Sunday, October 16, 2005

Huffington Post, Sam Harris: "In Defense of Torture" - a response

Opening remark:

In this article, Sam Harris claims that a limit position involving acts of terror can be taken at which torture is ethical.

OK, here are a couple of counterarguments. You just can't get good torturers these days, can you? You simply can't get them trained. Sure, there are people who'd really like the work, but mostly, we don't encourage them. You see, we just can't - don't want to - keep them busy, and we mustn't allow the torturers to practice on people diagnosed with "paranoid schizophrenia", "anti-social behavior" or involved in fraud cases. Or for expressing dissent. You know what I mean - I mean, unless you need to: unless terror is the business of the state in relation to its citizens or subjects. Then Stalin finds his Beria, and Saddam has his brother Uday.
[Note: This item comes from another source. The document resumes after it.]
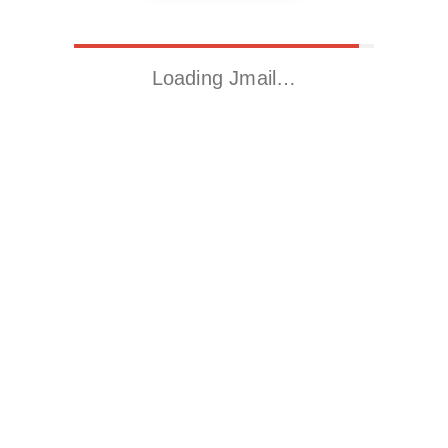
Loading Jmail…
In his argument, Sam walks towards an extreme, but how would we implement his solution? Once you have accepted a Torturer in Chief, this should mean (*cough*) you've established formal procedures for determining where the boundaries for suspects to be torturable or not-torturable are, and who moves them? The Attorney General? SECDEF? Rules which apply to foreigners today apply to immigrants tomorrow, and children of immigrants the day after. The actual bomb weakens to a threat, and then a conspiracy based on an anonymous tip-off, to people who just happen to be in jail (*cough*), to someone reading about bombs in the library, to a pre-emptive strike based on faulty intelligence. When do we find we've gitmoized arrests on main street?

Let's keep that door closed. Thanks. Torture is never ethical, but at best, temporarily expedient. You cannot contain it.

Finally, as an aside, if modern warfare inevitably involves "collateral damage", this does not justify collateral damage: it damns modern warfare. Isn't it illegal?